Neither cop, nor vigilante – a bridge director is a discrete presence who is indispensable for a well-running tournament. He is above all a lover of laws and equilibrium. And a fine psychologist.
A discreet presence
“The good director is the one you don’t see. He is there when you need him but does not put himself forward.”
Thierry Beineix, national director for fifteen years
Directing problems are 5% of our job. The rest is human”, describes Jean-François Chevalier, technical director of operations within the French Bridge Federation, director and former national head of directing. “The first quality of a director is to have good contact with the players, to know how to listen to them.”

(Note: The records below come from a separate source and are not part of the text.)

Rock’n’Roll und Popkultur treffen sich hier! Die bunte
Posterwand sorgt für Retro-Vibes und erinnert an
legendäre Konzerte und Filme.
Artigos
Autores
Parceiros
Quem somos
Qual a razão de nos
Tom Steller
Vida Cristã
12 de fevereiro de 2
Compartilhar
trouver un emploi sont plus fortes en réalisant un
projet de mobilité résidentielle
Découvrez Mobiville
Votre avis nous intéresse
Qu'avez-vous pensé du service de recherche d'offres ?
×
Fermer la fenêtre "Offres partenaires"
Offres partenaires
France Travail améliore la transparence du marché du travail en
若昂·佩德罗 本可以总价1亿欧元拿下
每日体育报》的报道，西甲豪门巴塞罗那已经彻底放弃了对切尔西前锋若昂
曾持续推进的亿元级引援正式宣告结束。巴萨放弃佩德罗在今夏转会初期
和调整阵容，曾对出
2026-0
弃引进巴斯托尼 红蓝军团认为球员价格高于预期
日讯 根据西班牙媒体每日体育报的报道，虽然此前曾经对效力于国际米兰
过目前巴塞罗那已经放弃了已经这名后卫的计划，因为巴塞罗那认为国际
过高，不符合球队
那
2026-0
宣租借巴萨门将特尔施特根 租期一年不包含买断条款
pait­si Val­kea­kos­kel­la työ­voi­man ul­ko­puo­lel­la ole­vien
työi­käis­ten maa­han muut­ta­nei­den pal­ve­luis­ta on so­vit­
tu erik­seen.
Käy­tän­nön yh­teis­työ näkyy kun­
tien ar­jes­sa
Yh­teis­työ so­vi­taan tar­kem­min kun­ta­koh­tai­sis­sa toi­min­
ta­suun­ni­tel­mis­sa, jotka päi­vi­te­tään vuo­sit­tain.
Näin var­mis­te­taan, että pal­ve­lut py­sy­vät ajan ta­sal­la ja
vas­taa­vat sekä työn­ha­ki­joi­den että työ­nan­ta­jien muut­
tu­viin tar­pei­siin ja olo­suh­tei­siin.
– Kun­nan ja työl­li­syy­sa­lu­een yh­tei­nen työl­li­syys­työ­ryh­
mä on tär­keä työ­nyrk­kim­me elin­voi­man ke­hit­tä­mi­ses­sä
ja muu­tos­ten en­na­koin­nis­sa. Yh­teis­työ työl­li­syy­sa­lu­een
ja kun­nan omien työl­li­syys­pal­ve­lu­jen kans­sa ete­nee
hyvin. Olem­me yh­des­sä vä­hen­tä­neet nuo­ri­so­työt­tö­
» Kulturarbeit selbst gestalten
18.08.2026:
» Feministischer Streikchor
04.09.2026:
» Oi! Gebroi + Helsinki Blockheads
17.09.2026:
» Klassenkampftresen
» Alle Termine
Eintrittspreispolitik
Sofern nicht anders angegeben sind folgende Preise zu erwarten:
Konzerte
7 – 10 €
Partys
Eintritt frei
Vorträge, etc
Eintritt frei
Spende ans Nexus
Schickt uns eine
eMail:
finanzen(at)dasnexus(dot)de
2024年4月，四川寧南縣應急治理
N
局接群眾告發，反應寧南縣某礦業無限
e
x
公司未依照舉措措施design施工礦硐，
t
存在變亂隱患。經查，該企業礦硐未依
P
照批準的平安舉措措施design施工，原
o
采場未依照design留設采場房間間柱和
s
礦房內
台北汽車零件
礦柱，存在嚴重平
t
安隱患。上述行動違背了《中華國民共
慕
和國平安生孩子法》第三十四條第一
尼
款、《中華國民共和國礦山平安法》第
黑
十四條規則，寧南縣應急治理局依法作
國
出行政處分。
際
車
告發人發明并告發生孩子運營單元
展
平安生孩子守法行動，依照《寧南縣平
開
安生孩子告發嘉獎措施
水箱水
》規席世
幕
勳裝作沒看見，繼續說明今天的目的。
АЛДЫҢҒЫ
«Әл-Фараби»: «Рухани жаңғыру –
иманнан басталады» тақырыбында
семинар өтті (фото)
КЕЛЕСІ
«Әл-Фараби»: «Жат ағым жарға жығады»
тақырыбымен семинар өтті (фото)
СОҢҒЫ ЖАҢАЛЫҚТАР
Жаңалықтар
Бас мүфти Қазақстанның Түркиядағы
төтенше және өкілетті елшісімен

Michel Bessis agrees with this line of thought. For the champion, there is nothing worse “than a director who is too present.” And he adds: “If the director is standing behind me, watching me, while I play a difficult hand, I want to hit him!” The image is strong but it illustrates well the difficulties that directors may encounter.
The director, a conductor ofan orchestra
Whether he has the grade of director for club level, regional, federal or national level, a director is the leader of the orchestra. He is responsible for the rhythm of play, the regularity of the deals and the overall smooth running of tournaments and competitions. He is also at the origin of their organization (apart from national competitions): he defines the conditions of participation, schedules, format and deals. And publishes the results after play is over. Finally, he is responsible for part of the general mood.
“Bridge is a passionate game that generates reactions. You have to watch out for the general playing conditions, for noise, howls, quarelling between partners… ”, specifies Henri Defranchi, who has been directing for more than forty years and has made this passion his job.
“What is important at the end of the competition is that people are happy to have participated and leave satisfied. Even at the highest level,” emphasizes Jean-François Chevalier. This mission of conviviality is even more present in the clubs where ensuring regular attendance is of the essence.
His hobby is the law, the rules. “Each level corresponds to a certain number of laws, we do not address everything from the start”, explains Thierry Beineix. Fifteen years ago, when the Limousin committee was created, he trained to become a director. “I never imagined going any further,” he recalls. But meeting director Philippe Lormant pushed him to persevere. “He really made me love directing and being a director. I went through the successive stages, federal director, then national director. Today, it’s been fifteen years.”